• **Task statement**: From the entries that follow, report every line in which "Turkey" occurs.

• **Provided material**:

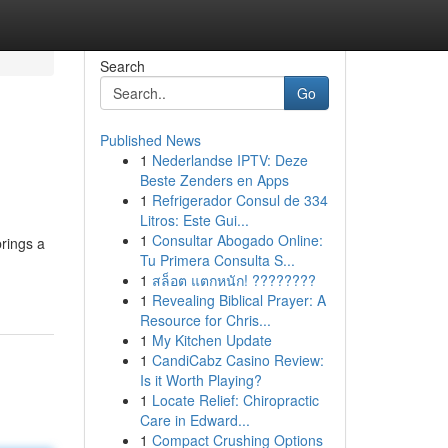
Search
Go
Published News
1
Nederlandse IPTV: Deze
Beste Zenders en Apps
1
Refrigerador Consul de 334
Litros: Este Gui...
1
Consultar Abogado Online:
brings a
Tu Primera Consulta S...
1
สล็อต แตกหนัก! ????????
1
Revealing Biblical Prayer: A
Resource for Chris...
1
My Kitchen Update
1
CandiCabz Casino Review:
Is it Worth Playing?
1
Locate Relief: Chiropractic
Care in Edward...
1
Compact Crushing Options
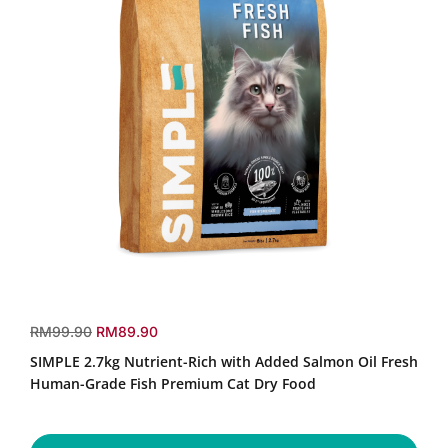
SIMPLE
2.7kg
r
s
RM99.90
RM89.90
Nutrient-
e
a
SIMPLE 2.7kg Nutrient-Rich with Added Salmon Oil Fresh
Rich
g
l
with
Human-Grade Fish Premium Cat Dry Food
u
e
Added
Salmon
l
p
Oil
a
r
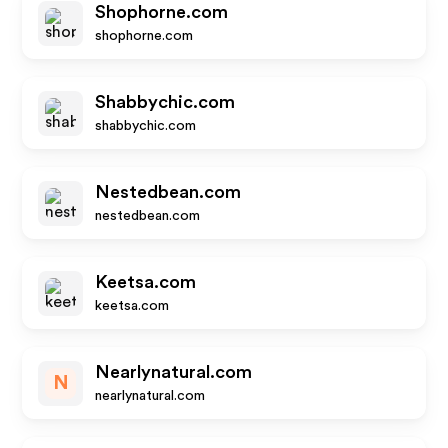
Shophorne.com
shophorne.com
Shabbychic.com
shabbychic.com
Nestedbean.com
nestedbean.com
Keetsa.com
keetsa.com
Nearlynatural.com
N
nearlynatural.com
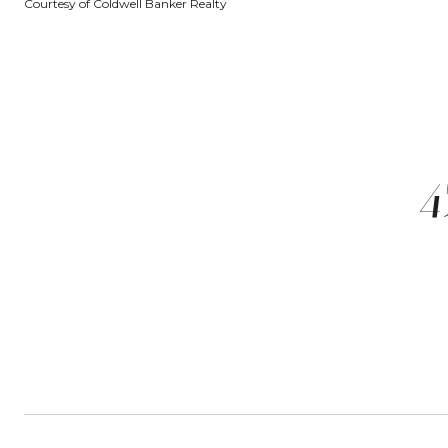
Courtesy of Coldwell Banker Realty
4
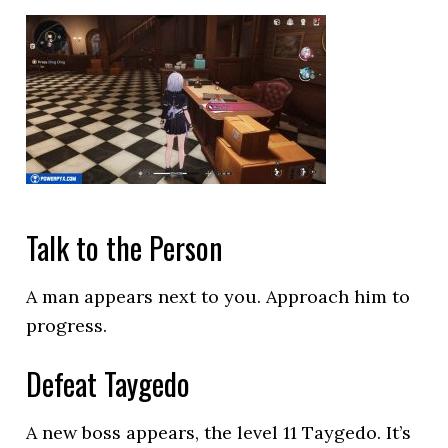
Talk to the Person
A man appears next to you. Approach him to
progress.
Defeat Taygedo
A new boss appears, the level 11 Taygedo. It’s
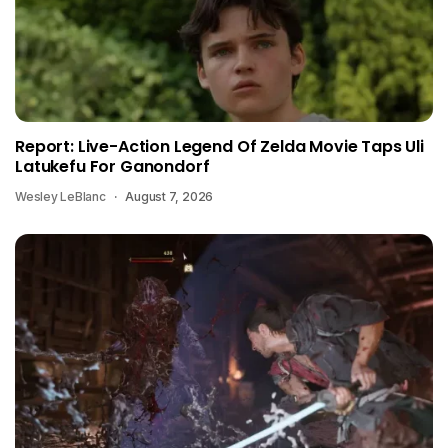
Report: Live-Action Legend Of Zelda Movie Taps Uli
Latukefu For Ganondorf
Wesley LeBlanc
August 7, 2026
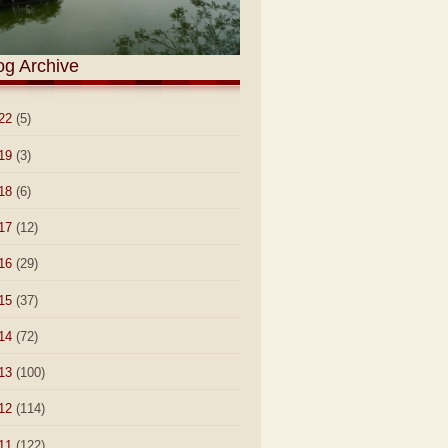
og Archive
22
(5)
19
(3)
18
(6)
17
(12)
16
(29)
15
(37)
14
(72)
13
(100)
12
(114)
11
(122)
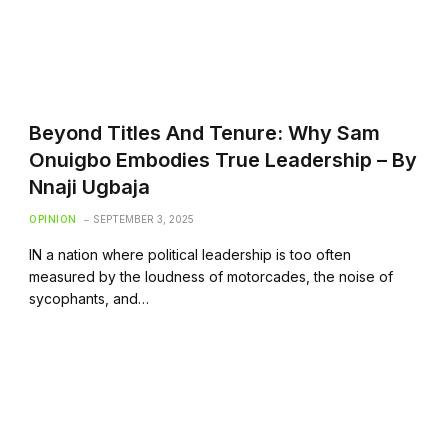
Beyond Titles And Tenure: Why Sam
Onuigbo Embodies True Leadership – By
Nnaji Ugbaja
OPINION
SEPTEMBER 3, 2025
IN a nation where political leadership is too often
measured by the loudness of motorcades, the noise of
sycophants, and…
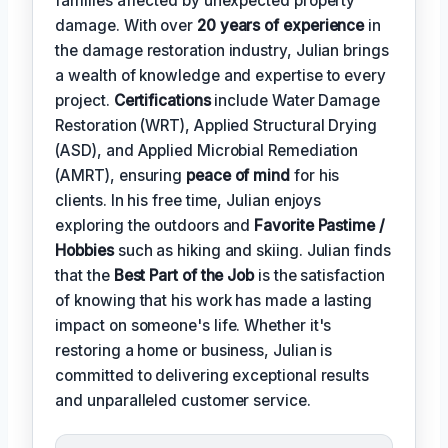
families affected by unexpected property
damage. With over
20 years of experience
in
the damage restoration industry, Julian brings
a wealth of knowledge and expertise to every
project.
Certifications
include Water Damage
Restoration (WRT), Applied Structural Drying
(ASD), and Applied Microbial Remediation
(AMRT), ensuring
peace of mind
for his
clients. In his free time, Julian enjoys
exploring the outdoors and
Favorite Pastime /
Hobbies
such as hiking and skiing. Julian finds
that the
Best Part of the Job
is the satisfaction
of knowing that his work has made a lasting
impact on someone's life. Whether it's
restoring a home or business, Julian is
committed to delivering exceptional results
and unparalleled customer service.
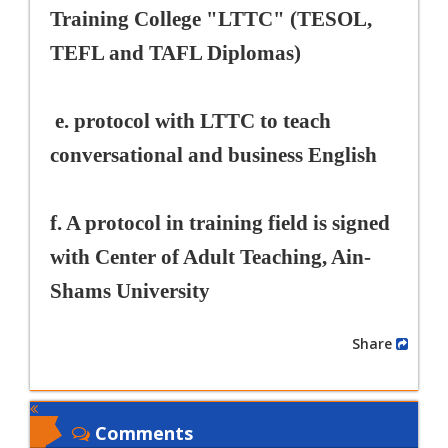
Training College "LTTC" (TESOL,
TEFL and TAFL Diplomas)
e. protocol with LTTC to teach
conversational and business English
f. A protocol in training field is signed
with Center of Adult Teaching, Ain-
Shams University
Share
Comments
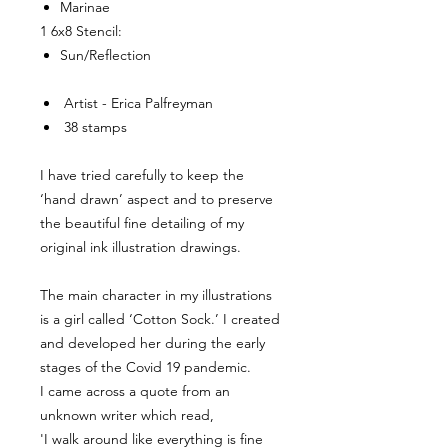
Marinae
1 6x8 Stencil:
Sun/Reflection
Artist - Erica Palfreyman
38 stamps
I have tried carefully to keep the
‘hand drawn’ aspect and to preserve
the beautiful fine detailing of my
original ink illustration drawings.
The main character in my illustrations
is a girl called ‘Cotton Sock.’ I created
and developed her during the early
stages of the Covid 19 pandemic.
I came across a quote from an
unknown writer which read,
'I walk around like everything is fine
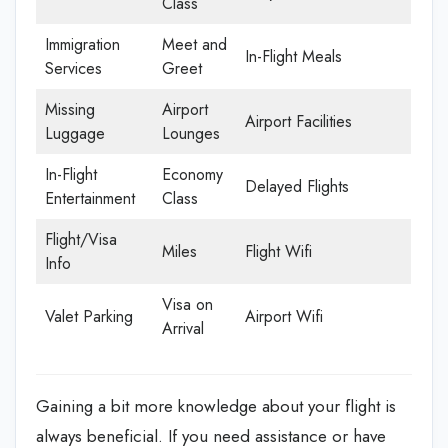
Class
Immigration
Meet and
In-Flight Meals
Services
Greet
Missing
Airport
Airport Facilities
Luggage
Lounges
In-Flight
Economy
Delayed Flights
Entertainment
Class
Flight/Visa
Miles
Flight Wifi
Info
Visa on
Valet Parking
Airport Wifi
Arrival
Gaining a bit more knowledge about your flight is
always beneficial. If you need assistance or have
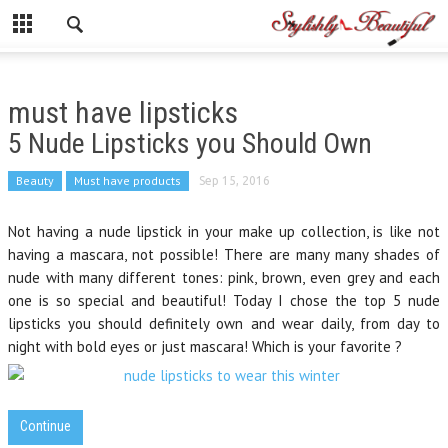
must have lipsticks
5 Nude Lipsticks you Should Own
Beauty
Must have products
Sep 15, 2016
Not having a nude lipstick in your make up collection, is like not
having a mascara, not possible! There are many many shades of
nude with many different tones: pink, brown, even grey and each
one is so special and beautiful! Today I chose the top 5 nude
lipsticks you should definitely own and wear daily, from day to
night with bold eyes or just mascara! Which is your favorite ?
Continue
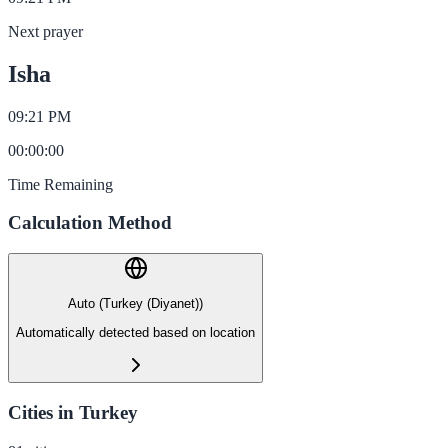
Next prayer
Isha
09:21 PM
00
:
00
:
00
Time Remaining
Calculation Method
Auto (Turkey (Diyanet))
Automatically detected based on location
Cities in Turkey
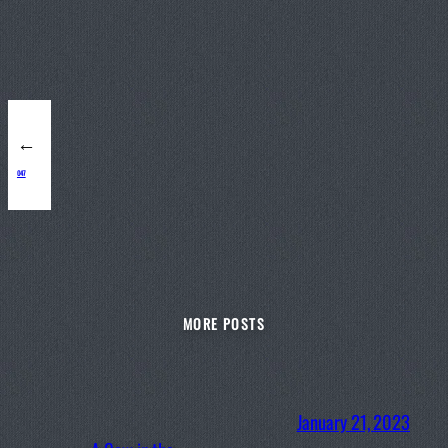
←
047
MORE POSTS
January 21, 2023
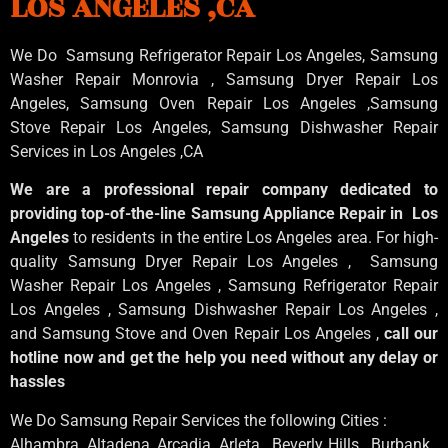
LOS ANGELES ,CA
We Do Samsung Refrigerator Repair Los Angeles, Samsung
Washer Repair Monrovia
, Samsung
Dryer Repair Los
Angeles
, Samsung
Oven Repair Los Angeles
,Samsung
Stove Repair Los Angeles
, Samsung
Dishwasher Repair
Services in Los Angeles
,CA
We are a professional repair company dedicated to
providing top-of-the-line Samsung Appliance Repair in Los
Angeles
to residents in the entire Los Angeles area. For high-
quality Samsung Dryer Repair Los Angeles , Samsung
Washer Repair Los Angeles , Samsung Refrigerator Repair
Los Angeles , Samsung Dishwasher Repair Los Angeles ,
and Samsung Stove and Oven Repair Los Angeles ,
call our
hotline now and get the help you need without any delay or
hassles
We Do Samsung Repair Services the following Cities :
Alhambra, Altadena, Arcadia, Arleta , Beverly Hills , Burbank ,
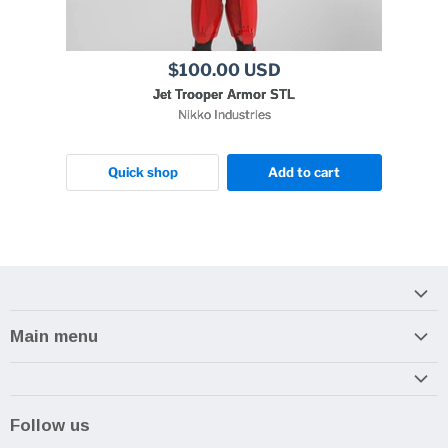
$100.00 USD
Jet Trooper Armor STL
Nikko Industries
Quick shop
Add to cart
Main menu
Home
Armory
Follow us
Reviews and How-To's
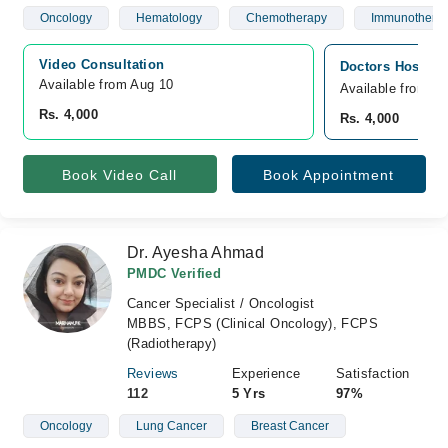
Oncology
Hematology
Chemotherapy
Immunothera
Video Consultation
Doctors Hospita
Available from Aug 10
Available from A
Rs. 4,000
Rs. 4,000
Book Video Call
Book Appointment
Dr. Ayesha Ahmad
PMDC Verified
Cancer Specialist / Oncologist
MBBS, FCPS (Clinical Oncology), FCPS
(Radiotherapy)
Reviews
Experience
Satisfaction
112
5 Yrs
97%
Oncology
Lung Cancer
Breast Cancer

• **Your solution**:
Auto (Turkey (Diyanet))
Cities in Turkey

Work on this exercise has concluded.